[Stored records]
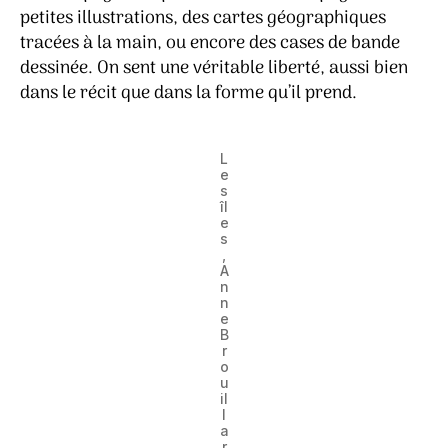
petites illustrations, des cartes géographiques
tracées à la main, ou encore des cases de bande
dessinée. On sent une véritable liberté, aussi bien
dans le récit que dans la forme qu’il prend.
L
e
s
îl
e
s
,
A
n
n
e
B
r
o
u
il
l
a
r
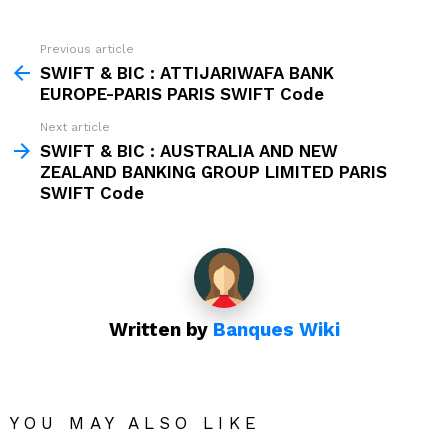
Previous article
See
more
SWIFT & BIC : ATTIJARIWAFA BANK
EUROPE-PARIS PARIS SWIFT Code
Next article
SWIFT & BIC : AUSTRALIA AND NEW
ZEALAND BANKING GROUP LIMITED PARIS
SWIFT Code
Written by
Banques Wiki
YOU MAY ALSO LIKE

■ **Task prompt**
Copy out all the data without changing anything, and drop the pictures.

■ **Answer for the task**
petites illustrations, des cartes géographiques
tracées à la main, ou encore des cases de bande
dessinée. On sent une véritable liberté, aussi bien
dans le récit que dans la forme qu’il prend.
L
e
s
îl
e
s
,
A
n
n
e
B
r
o
u
il
l
a
r
Previous article
See
more
SWIFT & BIC : ATTIJARIWAFA BANK
EUROPE-PARIS PARIS SWIFT Code
Next article
SWIFT & BIC : AUSTRALIA AND NEW
ZEALAND BANKING GROUP LIMITED PARIS
SWIFT Code
Written by
Banques Wiki
YOU MAY ALSO LIKE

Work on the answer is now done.